Eric,
You could convert the exon IDs associated with the peaks to ensemble
gene
IDs and input these ensemble gene IDs to the getEnrichedGO function.
Best regards,
Julie
On 1/5/11 4:09 PM, "Eric Cabot" <elcabot at="" gmail.com=""> wrote:
> Hi Julie,
>
> It may be a while before I get back to you on this, because I did
my
> mapping and ChIP-Seq analysis with Hg19 (NCBI 37), not Hg18 (NCBI
36).
> I'm also a little concerned about using transcription start site
> annotations rather than exons, because the the binding domains are
not
> thought to be restricted to only promoters.
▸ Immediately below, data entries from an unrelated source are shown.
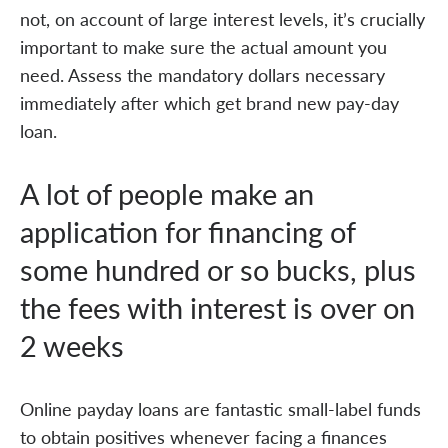
not, on account of large interest levels, it’s crucially
important to make sure the actual amount you
need. Assess the mandatory dollars necessary
immediately after which get brand new pay-day
loan.
A lot of people make an
application for financing of
some hundred or so bucks, plus
the fees with interest is over on
2 weeks
Online payday loans are fantastic small-label funds
to obtain positives whenever facing a finances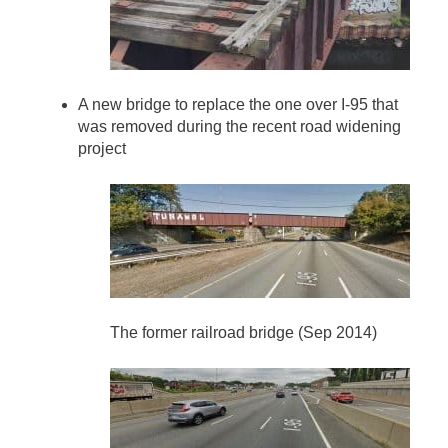
A new bridge to replace the one over I-95 that
was removed during the recent road widening
project
The former railroad bridge (Sep 2014)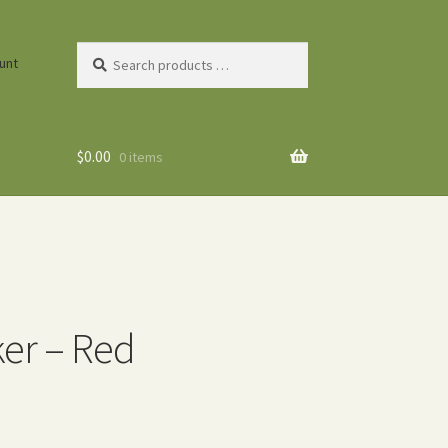
Search
unt
products
…
$
0.00
0 items
er – Red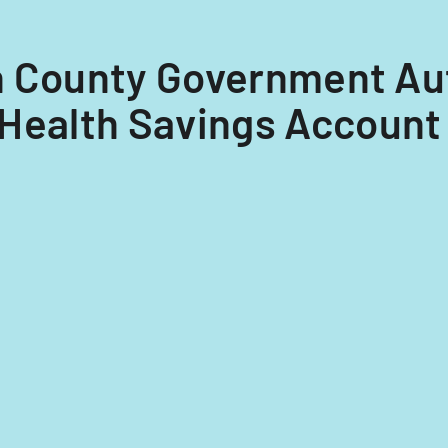
ton County Government Au
Health Savings Account 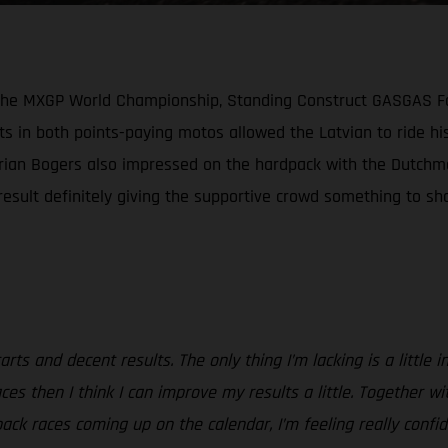
n the MXGP World Championship, Standing Construct GASGAS Fa
s in both points-paying motos allowed the Latvian to ride his
Brian Bogers also impressed on the hardpack with the Dutchma
sult definitely giving the supportive crowd something to shou
rts and decent results. The only thing I’m lacking is a little 
e races then I think I can improve my results a little. Togeth
pack races coming up on the calendar, I’m feeling really confi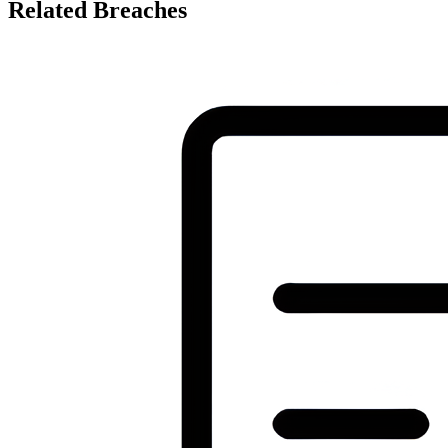
Related Breaches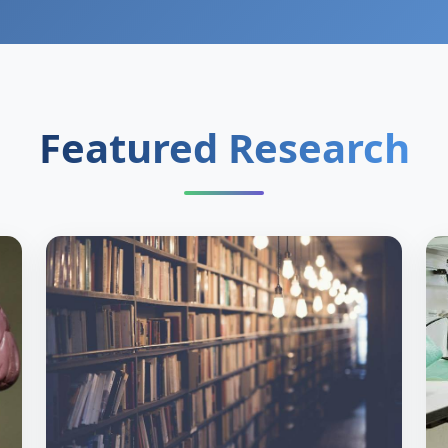
Featured Research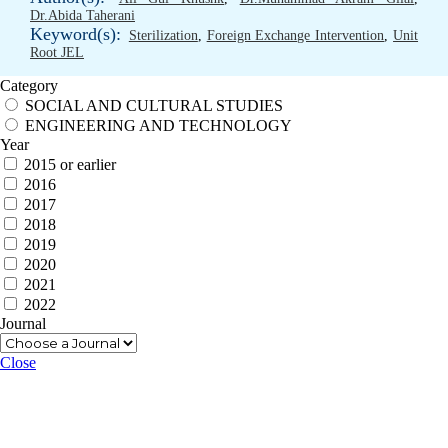
Dr.Abida Taherani
Keyword(s):
Sterilization
,
Foreign Exchange Intervention
,
Unit
Root JEL
Category
SOCIAL AND CULTURAL STUDIES
ENGINEERING AND TECHNOLOGY
Year
2015 or earlier
2016
2017
2018
2019
2020
2021
2022
Journal
Close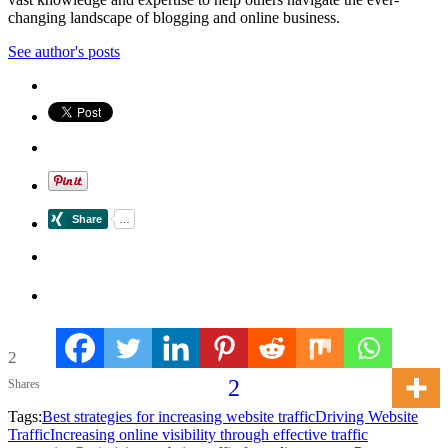
changing landscape of blogging and online business.
See author's posts
2
2
Shares
Tags:
Best strategies for increasing website traffic
Driving Website
Traffic
Increasing online visibility through effective traffic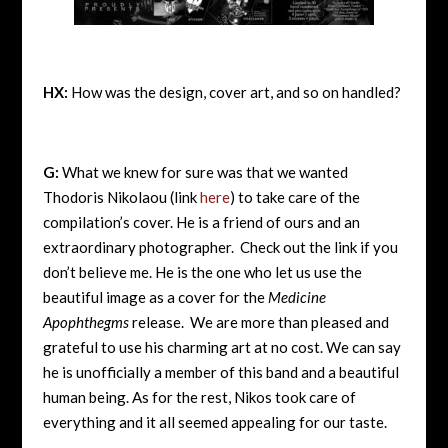
HX:
How was the design, cover art, and so on handled?
G:
What we knew for sure was that we wanted
Thodoris Nikolaou (link
here
) to take care of the
compilation’s cover. He is a friend of ours and an
extraordinary photographer. Check out the link if you
don’t believe me. He is the one who let us use the
beautiful image as a cover for the
Medicine
Apophthegms
release. We are more than pleased and
grateful to use his charming art at no cost. We can say
he is unofficially a member of this band and a beautiful
human being. As for the rest, Nikos took care of
everything and it all seemed appealing for our taste.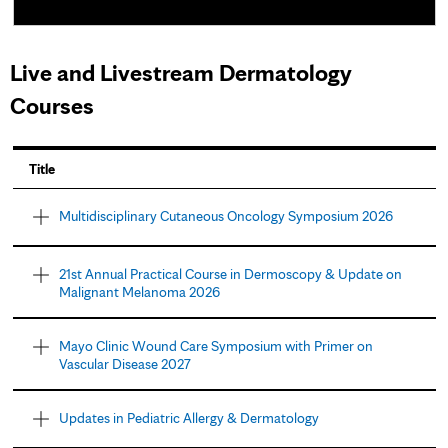
Live and Livestream Dermatology
Courses
Title
Multidisciplinary Cutaneous Oncology Symposium 2026
21st Annual Practical Course in Dermoscopy & Update on
Malignant Melanoma 2026
Mayo Clinic Wound Care Symposium with Primer on
Vascular Disease 2027
Updates in Pediatric Allergy & Dermatology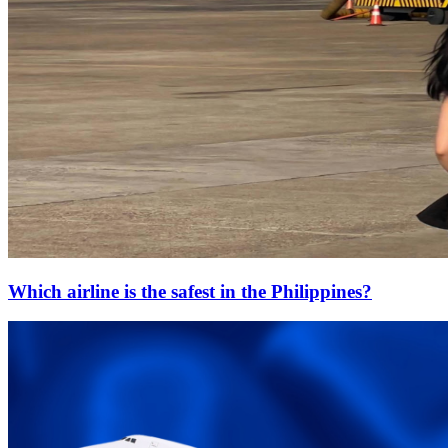
Which airline is the safest in the Philippines?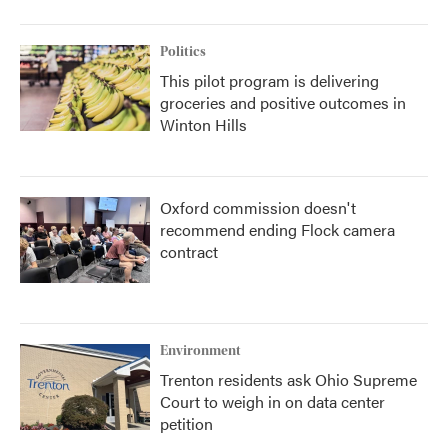
Politics
This pilot program is delivering
groceries and positive outcomes in
Winton Hills
Oxford commission doesn't
recommend ending Flock camera
contract
Environment
Trenton residents ask Ohio Supreme
Court to weigh in on data center
petition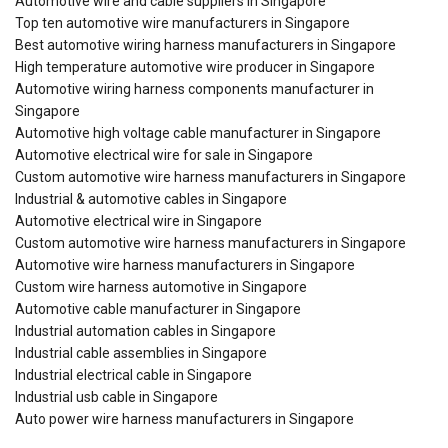
Automotive wire and cable suppliers in Singapore
Top ten automotive wire manufacturers in Singapore
Best automotive wiring harness manufacturers in Singapore
High temperature automotive wire producer in Singapore
Automotive wiring harness components manufacturer in
Singapore
Automotive high voltage cable manufacturer in Singapore
Automotive electrical wire for sale in Singapore
Custom automotive wire harness manufacturers in Singapore
Industrial & automotive cables in Singapore
Automotive electrical wire in Singapore
Custom automotive wire harness manufacturers in Singapore
Automotive wire harness manufacturers in Singapore
Custom wire harness automotive in Singapore
Automotive cable manufacturer in Singapore
Industrial automation cables in Singapore
Industrial cable assemblies in Singapore
Industrial electrical cable in Singapore
Industrial usb cable in Singapore
Auto power wire harness manufacturers in Singapore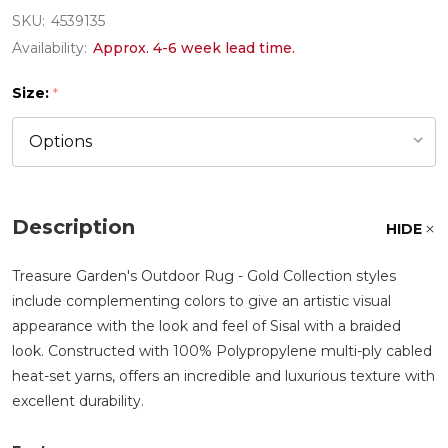
SKU:
4539135
Availability:
Approx. 4-6 week lead time.
Size:
*
Description
HIDE
Treasure Garden's Outdoor Rug - Gold Collection styles
include complementing colors to give an artistic visual
appearance with the look and feel of Sisal with a braided
look. Constructed with 100% Polypropylene multi-ply cabled
heat-set yarns, offers an incredible and luxurious texture with
excellent durability.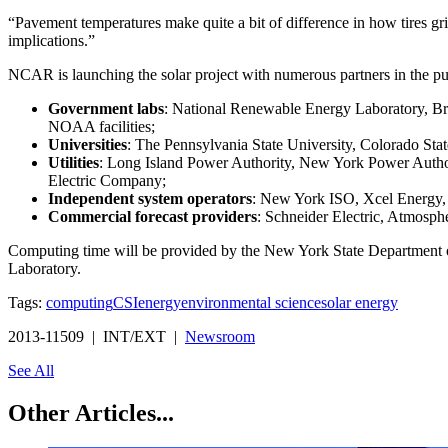
“Pavement temperatures make quite a bit of difference in how tires g
implications.”
NCAR is launching the solar project with numerous partners in the pub
Government labs
: National Renewable Energy Laboratory, Br
NOAA facilities;
Universities
: The Pennsylvania State University, Colorado Stat
Utilities
: Long Island Power Authority, New York Power Author
Electric Company;
Independent system operators
: New York ISO, Xcel Energy,
Commercial forecast providers
: Schneider Electric, Atmosp
Computing time will be provided by the New York State Department
Laboratory.
Tags:
computing
CSI
energy
environmental science
solar energy
2013-11509 | INT/EXT |
Newsroom
See All
Other Articles...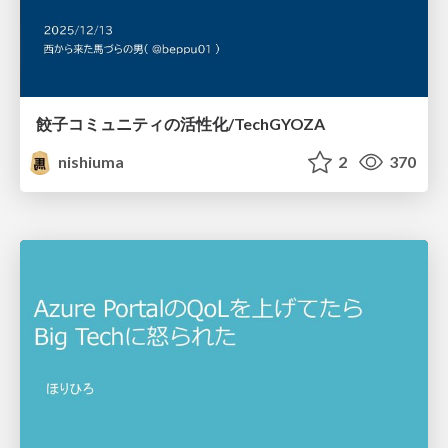
餃子コミュニティの活性化/TechGYOZA
nishiuma
2
370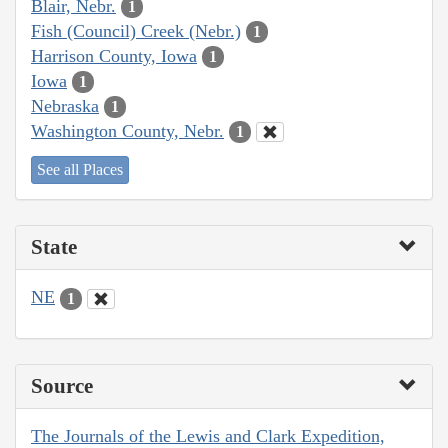
Blair, Nebr.
1
Fish (Council) Creek (Nebr.)
1
Harrison County, Iowa
1
Iowa
1
Nebraska
1
Washington County, Nebr.
1
See all Places
State
NE
1
Source
The Journals of the Lewis and Clark Expedition,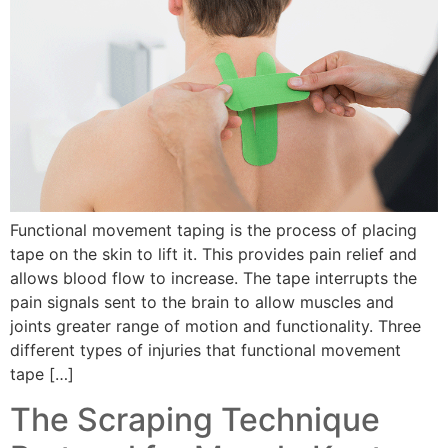
Functional movement taping is the process of placing
tape on the skin to lift it. This provides pain relief and
allows blood flow to increase. The tape interrupts the
pain signals sent to the brain to allow muscles and
joints greater range of motion and functionality. Three
different types of injuries that functional movement
tape […]
The Scraping Technique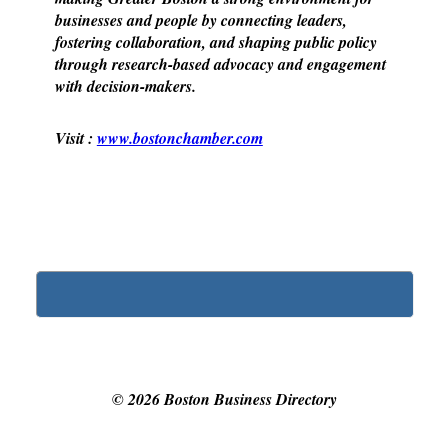
businesses and people by connecting leaders,
fostering collaboration, and shaping public policy
through research-based advocacy and engagement
with decision-makers.
Visit :
www.bostonchamber.com
©
2026
Boston Business Directory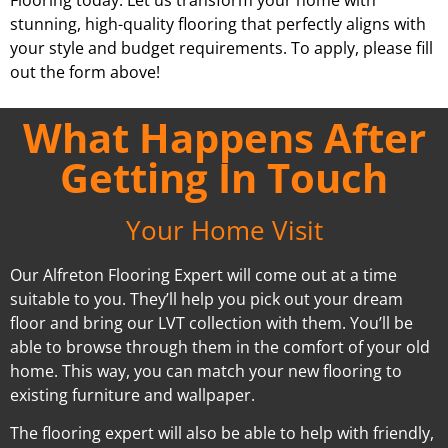
stunning, high-quality flooring that perfectly aligns with
your style and budget requirements. To apply, please fill
out the form above!
What Happens After
Getting In Touch
Your Home Visit
Our Alfreton Flooring Expert will come out at a time
suitable to you. They’ll help you pick out your dream
floor and bring our LVT collection with them. You’ll be
able to browse through them in the comfort of your old
home. This way, you can match your new flooring to
existing furniture and wallpaper.
The flooring expert will also be able to help with friendly,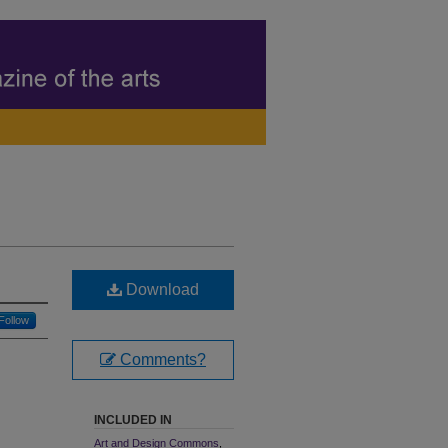
Download
Follow
Comments?
INCLUDED IN
Art and Design Commons
,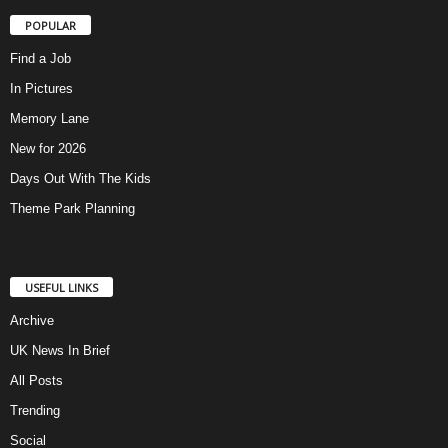
POPULAR
Find a Job
In Pictures
Memory Lane
New for 2026
Days Out With The Kids
Theme Park Planning
USEFUL LINKS
Archive
UK News In Brief
All Posts
Trending
Social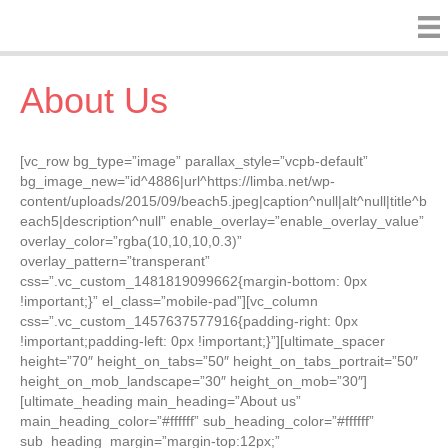
About Us
[vc_row bg_type=”image” parallax_style=”vcpb-default”
bg_image_new=”id^4886|url^https://limba.net/wp-
content/uploads/2015/09/beach5.jpeg|caption^null|alt^null|title^b
each5|description^null” enable_overlay=”enable_overlay_value”
overlay_color=”rgba(10,10,10,0.3)”
overlay_pattern=”transperant”
css=”.vc_custom_1481819099662{margin-bottom: 0px
!important;}” el_class=”mobile-pad”][vc_column
css=”.vc_custom_1457637577916{padding-right: 0px
!important;padding-left: 0px !important;}”][ultimate_spacer
height=”70″ height_on_tabs=”50″ height_on_tabs_portrait=”50″
height_on_mob_landscape=”30″ height_on_mob=”30″]
[ultimate_heading main_heading=”About us”
main_heading_color=”#ffffff” sub_heading_color=”#ffffff”
sub_heading_margin=”margin-top:12px;”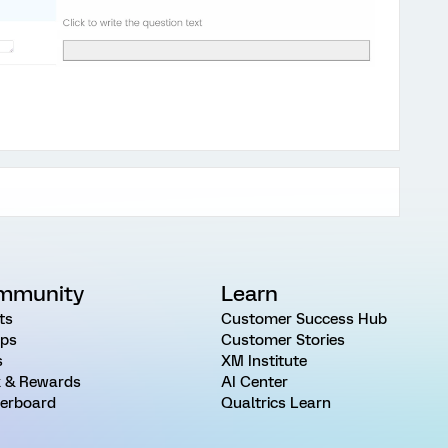
mmunity
Learn
ts
Customer Success Hub
ps
Customer Stories
s
XM Institute
 & Rewards
AI Center
erboard
Qualtrics Learn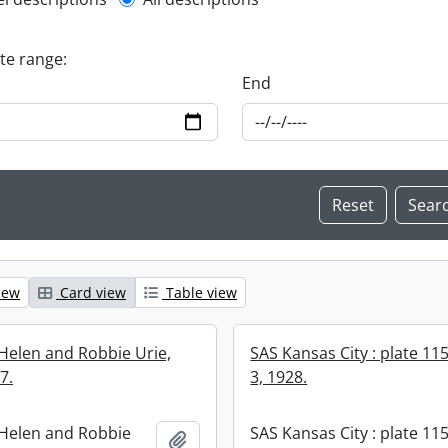
l description filter
ate range:
End
iew
Card view
Table view
Helen and Robbie Urie,
SAS Kansas City : plate 11
7.
3, 1928.
Helen and Robbie
SAS Kansas City : plate 115
Add to clipboard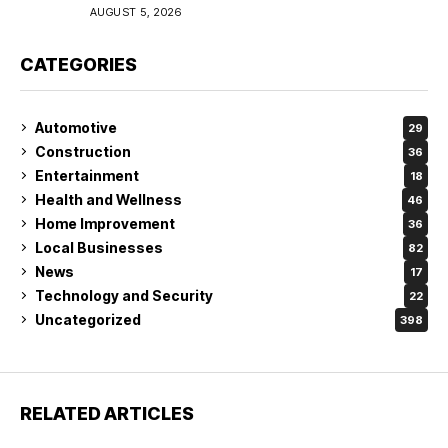
Coverage in Lakeland
AUGUST 5, 2026
CATEGORIES
Automotive
29
Construction
36
Entertainment
18
Health and Wellness
46
Home Improvement
36
Local Businesses
82
News
17
Technology and Security
22
Uncategorized
398
RELATED ARTICLES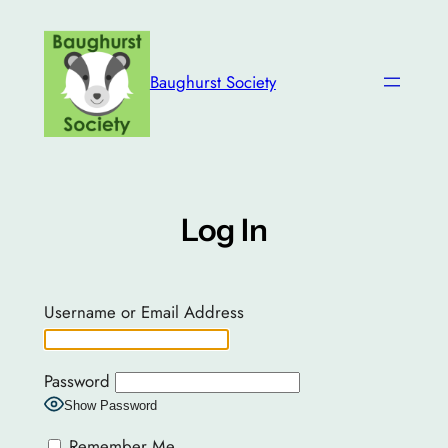
Skip
to
content
Baughurst Society
Log In
Username or Email Address
Password
Show Password
Remember Me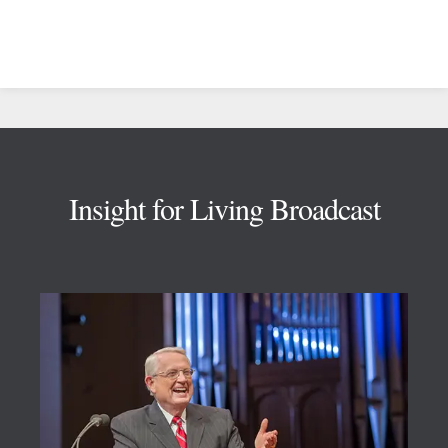
Footer
Insight for Living Broadcast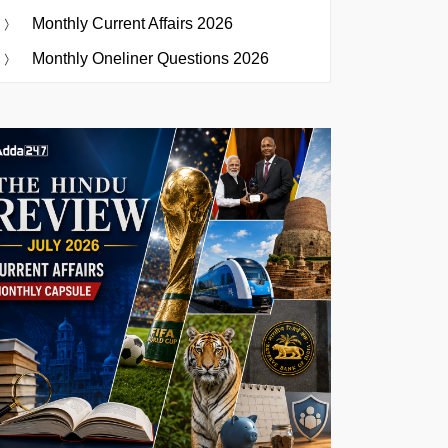
Monthly Current Affairs 2026
Monthly Oneliner Questions 2026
Any suggestions?
>
> Eric
>
>
>
> Zhu, Lihua (Julie) wrote:
>> Eric,
>>
>> The annotated dataset has exon ID instead of gene ID while the
getEnrichedGO
>> is expecting feature_id_type="ensembl_gene_id". For a list of
supported
>> feature_id_type, please type ?getEnrichedGO.
>>
>> To use getEnrichedGO function, first get the TSS annotation.
>>
>> TSS.human.NCBI36 = getAnnotation(ENSEMBLE_GENES_MART,
featureType="TSS")
>>
>> or use the build in TSS as
>>
>> data(TSS.human.NCBI36)
>>
>> Then annotate your peaks with TSS.human.NCBI36 followed by
getEnrichedGO
>> call.
>>
>> Please let me know if this works for you.
>>
>> Best regards,
>>
>> Julie
>>
>>
>>
>>
>> On 1/5/11 12:29 PM, "Eric Cabot" <elcabot at="" gmail.com=""> wrote:
>>
>>> Hi Julie,
>>>
>>> Thank you for your response.
>>>
>>> Here is the sessionInfo and traceback output and also a few lines
of
>>> "my_annotated_regions".
>>>
>>> Regards,
>>>
>>> Eric Cabot
>>>
>>>> sessionInfo()
>>> R version 2.12.1 (2010-12-16)
>>> Platform: x86_64-unknown-linux-gnu (64-bit)
>>>
>>> locale:
>>> [1] LC_CTYPE=en_US.UTF-8 LC_NUMERIC=C
>>> [3] LC_TIME=en_US.UTF-8 LC_COLLATE=en_US.UTF-8
>>> [5] LC_MONETARY=C LC_MESSAGES=en_US.UTF-8
>>> [7] LC_PAPER=en_US.UTF-8 LC_NAME=C
>>> [9] LC_ADDRESS=C LC_TELEPHONE=C
>>> [11] LC_MEASUREMENT=en_US.UTF-8 LC_IDENTIFICATION=C
>>>
>>> attached base packages:
>>> [1] stats graphics grDevices utils datasets methods
base
>>>
>>> other attached packages:
>>> [1] ChIPpeakAnno_1.6.0 limma_3.6.9
>>> [3] org.Hs.eg.db_2.4.6 GO.db_2.4.5
>>> [5] RSQLite_0.9-4 DBI_0.2-5
>>> [7] AnnotationDbi_1.12.0
>>> BSgenome.Ecoli.NCBI.20080805_1.3.16
>>> [9] BSgenome_1.18.2 GenomicRanges_1.2.2
>>> [11] Biostrings_2.18.2 IRanges_1.8.8
>>> [13] multtest_2.6.0 Biobase_2.10.0
>>> [15] biomaRt_2.6.0
>>>
>>> loaded via a namespace (and not attached):
>>> [1] MASS_7.3-9 RCurl_1.5-0 splines_2.12.1
survival_2.36-2
>>> [5] tools_2.12.1 XML_3.2-0
>>> my_enrichedGO<-getEnrichedGO(my_annotated_regions,orgAnn="org.Hs.e
g.db",maxP
>>> =0
>>> .01,multiAdj=FALSE,minGOterm=1,feature_id_type="ensembl_gene_id")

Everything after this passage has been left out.